Most of all, we feel that adding further ex vivo or in vivo studies will not increase the impact of our study. With our study we present already strong data. Examining ten different cell lines, plus the various different techniques used including plasmid repair assay, gH2AX- and Rad51 foci technique as well as synchronized cells is already a rather substantial report.
The main focus of our work was to examine the effect of BEZ235 on HNSCC cells, since this is a tumor entity with a very heterogenous molecular profile, due to the tumor pathogenesis. We found that BEZ235 is a potent radiosensitizer of HNSCC cells, independently from the molecular status of the cells.

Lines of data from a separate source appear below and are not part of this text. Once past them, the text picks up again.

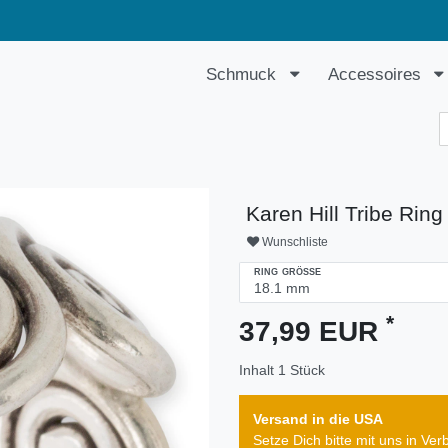
Schmuck
Accessoires
Karen Hill Tribe Ring
Wunschliste
RING GRÖSSE
*
37,99 EUR
Inhalt
1
Stück
Versand in die USA
Setze Dich bitte mit uns in V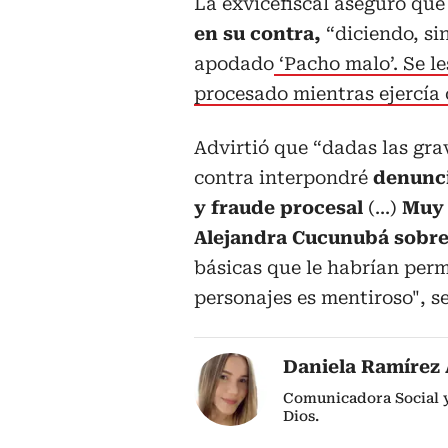
La exvicefiscal aseguró que 
en su contra,
“diciendo, si
apodado
‘Pacho malo’. Se l
procesado mientras ejercía 
Advirtió que “dadas las gra
contra interpondré
denuncia
y fraude procesal
(...)
Muy 
Alejandra Cucunubá sobr
básicas que le habrían perm
personajes es mentiroso", 
Daniela Ramírez 
Comunicadora Social y
Dios.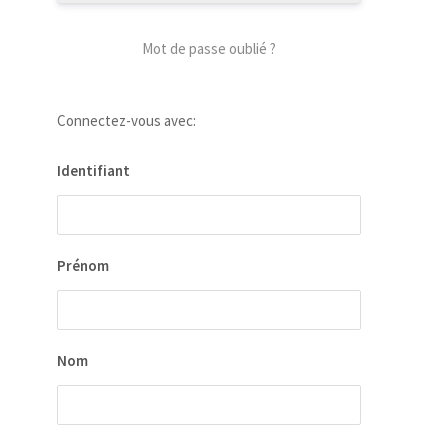
Mot de passe oublié ?
Connectez-vous avec:
Identifiant
Prénom
Nom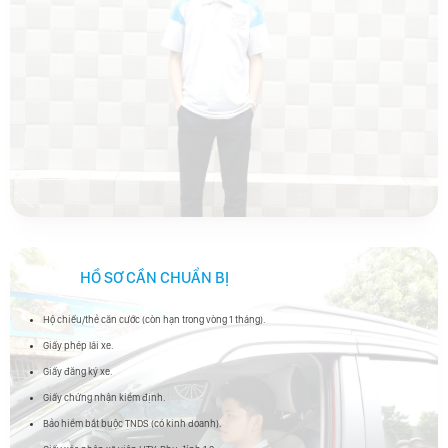
KHÁCH
KHÁCH
HÀNG
ĐỐI
TÁC TÀI
XẾ
ĐỐI
TÁC
DOANH
HỒ SƠ CẦN CHUẨN BỊ
NGHIỆP
TIN
Hộ chiếu/thẻ căn cước (còn hạn trong vòng 1 tháng).
TỨC
Giấy phép lái xe.
LIÊN
Giấy đăng ký xe.
Giấy chứng nhận kiểm định.
HỆ
Bảo hiểm bắt buộc TNDS (có kinh doanh).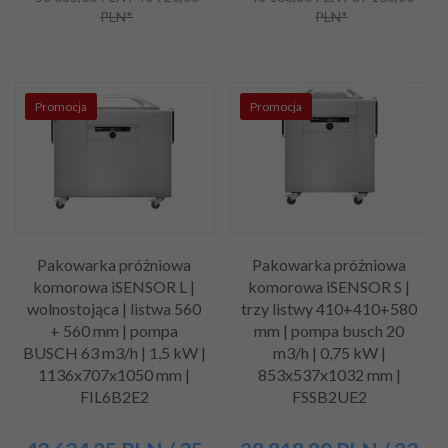
PLN*
PLN*
Promocja
Promocja
Pakowarka próżniowa
Pakowarka próżniowa
komorowa iSENSOR L |
komorowa iSENSOR S |
wolnostojąca | listwa 560
trzy listwy 410+410+580
+ 560 mm | pompa
mm | pompa busch 20
BUSCH 63 m3/h | 1,5 kW |
m3/h | 0,75 kW |
1136x707x1050 mm |
853x537x1032 mm |
FIL6B2E2
FSSB2UE2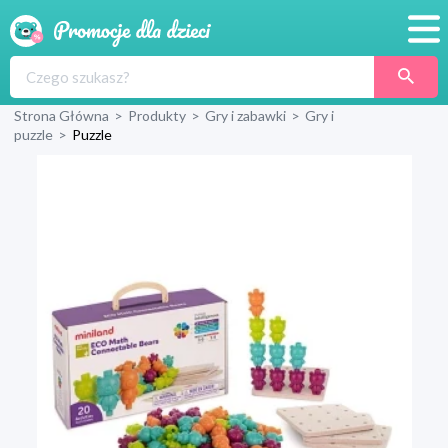
Promocje
Strona Główna
>
Produkty
>
Gry i zabawki
>
Gry i
Produkty
puzzle
>
Puzzle
Sklepy
Blog
Wyprawka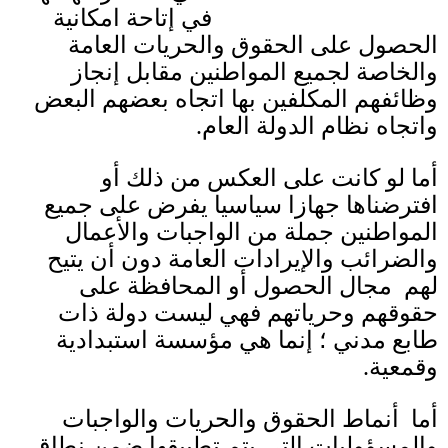
في إتاحة امكانية
الحصول على الحقوق والحريات العامة
والخاصة لجميع المواطنين مقابل إنجاز
وظائفهم المكلفين بها اتجاه بعضهم البعض
واتجاه نظام الدولة العام
.
أما لو كانت على العكس من ذلك أو
افترضناها جهازا سياسيا يفرض على جميع
المواطنين جملة من الواجبات والأعمال
والضرائب والإيرادات العامة دون أن يتيح
لهم مجال الحصول أو المحافظة على
حقوقهم وحرياتهم فهي ليست دولة ذات
طابع مدني ؛ إنما هي مؤسسة استبدادية
وقمعية
.
أما أنماط الحقوق والحريات والواجبات
والمسؤوليات التي يتم تطبيقها ضمن نطاق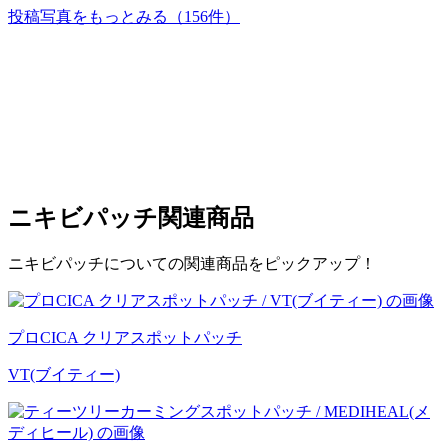
投稿写真をもっとみる
（156件）
ニキビパッチ
関連商品
ニキビパッチについての関連商品をピックアップ！
プロCICA クリアスポットパッチ
VT(ブイティー)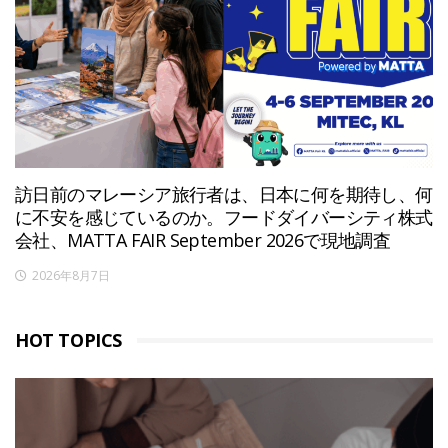
訪日前のマレーシア旅行者は、日本に何を期待し、何
に不安を感じているのか。フードダイバーシティ株式
会社、MATTA FAIR September 2026で現地調査
2026年8月7日
HOT TOPICS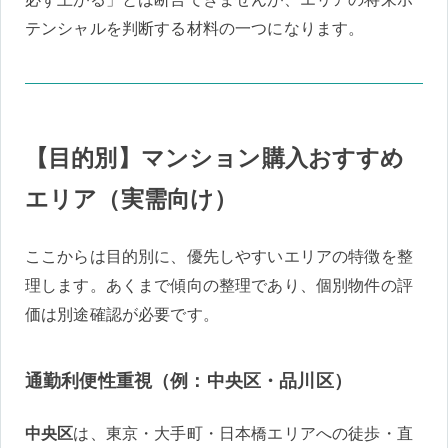
テンシャルを判断する材料の一つになります。
【目的別】マンション購入おすすめ
エリア（実需向け）
ここからは目的別に、優先しやすいエリアの特徴を整
理します。あくまで傾向の整理であり、個別物件の評
価は別途確認が必要です。
通勤利便性重視（例：中央区・品川区）
中央区
は、東京・大手町・日本橋エリアへの徒歩・直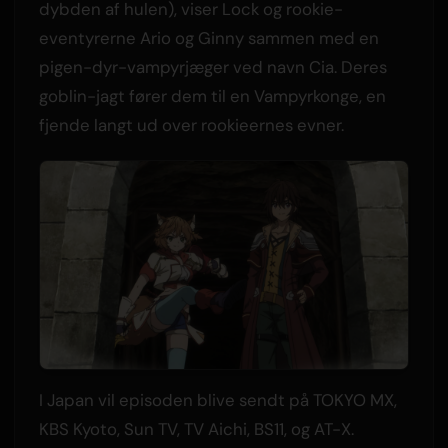
dybden af hulen), viser Lock og rookie-
eventyrerne Ario og Ginny sammen med en
pigen-dyr-vampyrjæger ved navn Cia. Deres
goblin-jagt fører dem til en Vampyrkonge, en
fjende langt ud over rookieernes evner.
I Japan vil episoden blive sendt på TOKYO MX,
KBS Kyoto, Sun TV, TV Aichi, BS11, og AT-X.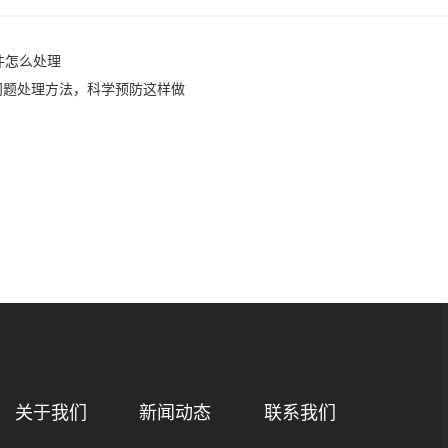
件怎么处理
问题处理方法，科学预防这样做
关于我们
新闻动态
联系我们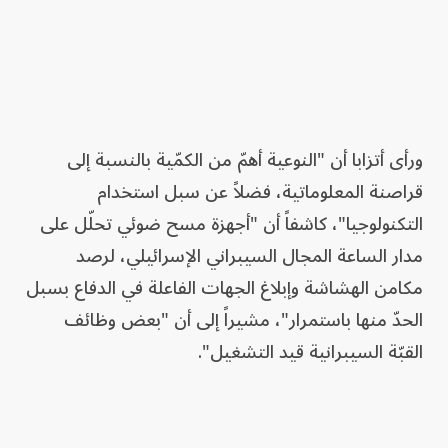
ورأى أتزابا أن "النوعية أهمّ من الكمّية بالنسبة إلى
قراصنة المعلوماتية، فضلاً عن سبل استخدام
التكنولوجيا"، كاشفاً أن "أجهزة مسح ضوئي تحلّل على
مدار الساعة المجال السيبراني الإسرائيلي، لرصد
مكامن الهشاشة وإبلاغ الجهات الفاعلة في الدفاع بسبل
الحدّ منها باستمرار"، مشيراً إلى أن "بعض وظائف
القبّة السيبرانية قيد التشغيل".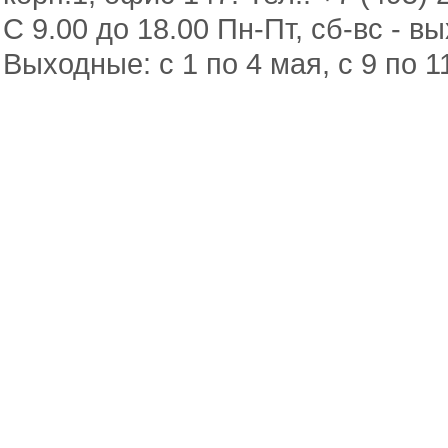
С 9.00 до 18.00 Пн-Пт, сб-вс - в
Выходные: с 1 по 4 мая, с 9 по 1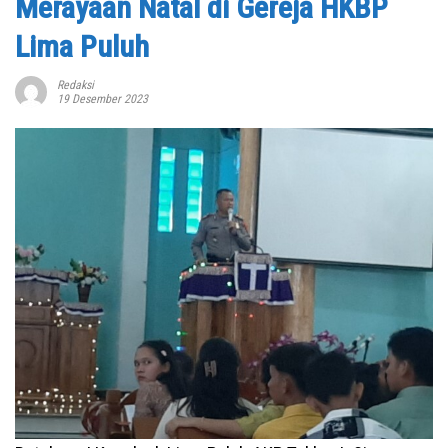
Merayaan Natal di Gereja HKBP
Lima Puluh
Redaksi
19 Desember 2023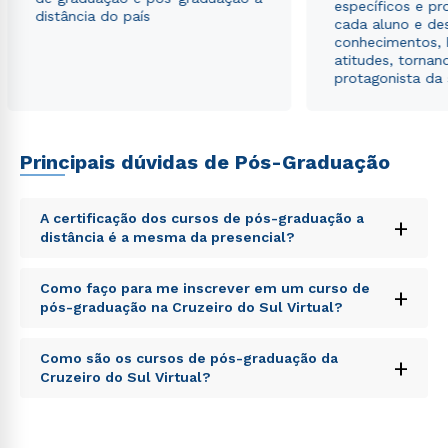
específicos e pro
distância do país
cada aluno e de
conhecimentos, 
atitudes, tornan
protagonista da
Principais dúvidas de Pós-Graduação
A certificação dos cursos de pós-graduação a
+
distância é a mesma da presencial?
Sed ut perspiciatis unde omnis iste natus error sit
Como faço para me inscrever em um curso de
+
voluptatem accusantium doloremque laudantium,
pós-graduação na Cruzeiro do Sul Virtual?
totam rem aperiam, eaque ipsa quae ab illo inventore
veritatis et quasi architecto beatae vitae dicta sunt
Sed ut perspiciatis unde omnis iste natus error sit
explicabo. Nemo enim ipsam voluptatem quia
Como são os cursos de pós-graduação da
+
voluptatem accusantium doloremque laudantium,
voluptas sit aspernatur aut odit aut fugit, sed quia
Cruzeiro do Sul Virtual?
totam rem aperiam, eaque ipsa quae ab illo inventore
consequuntur magni dolores eos qui ratione
Rápido e fácil
veritatis et quasi architecto beatae vitae dicta sunt
voluptatem sequi nesciunt.
WhatsApp
Sed ut perspiciatis unde omnis iste natus error sit
explicabo. Nemo enim ipsam voluptatem quia
voluptatem accusantium doloremque laudantium,
voluptas sit aspernatur aut odit aut fugit, sed quia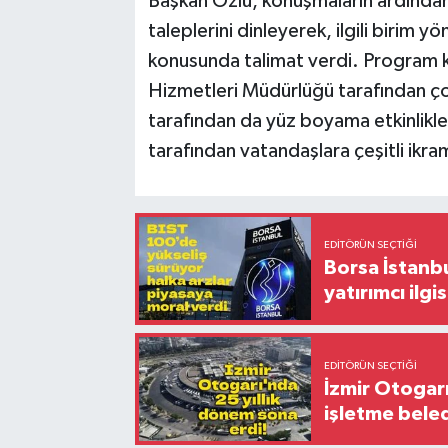
Başkan Özlü, konuşmaların ardından 
taleplerini dinleyerek, ilgili birim y
konusunda talimat verdi. Program 
Hizmetleri Müdürlüğü tarafından çoc
tarafından da yüz boyama etkinlikl
tarafından vatandaşlara çeşitli ikra
EDITÖRÜN SEÇTIĞI
Borsa İstanbu
yatırımcı ilgis
EDITÖRÜN SEÇTIĞI
İzmir Otogar
işletme bele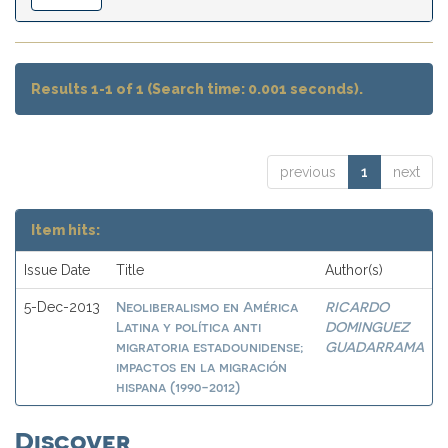
Results 1-1 of 1 (Search time: 0.001 seconds).
previous
1
next
Item hits:
Issue Date
Title
Author(s)
Neoliberalismo en América
RICARDO
5-Dec-2013
Latina y política anti
DOMINGUEZ
migratoria estadounidense;
GUADARRAMA
impactos en la migración
hispana (1990-2012)
Discover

The reviewer criticizes the sentence in the discussion section: The sentence reads “This group also observed that BEZ235 inhibits HR, which is however not seen here’’. This description is too arbitrary and must deleted, because the data cannot be presented.
Unfortunately, we do not understand this statement. It was shown by Mukherjee et al. (Neoplasia 14:34-43, 2012) for MCF7-DRGFP that BEZ 235 down-regulates HR and for 1BR3 skin fibroblast cells that BEZ235 blocks Rad51 foci formation, which is in clear contrast to the results seen by us for HNSCC cells. Therefore this sentence was changed to “However, this group also observed that BEZ235 inhibits HR in 1BR3 fibroblasts by studying Rad51 foci formation or in MCF7 cells by using a respective DSB repair construct. These results are in clear contrast to the data shown here for HNSCC cells as outlined above indicating that the effect of BEZ235 might depend on the cell line used.”
Round 3
Reviewer 2 Report
The authors have responded to the comments of reviewer although the animal experiemental has not performed in this revised text.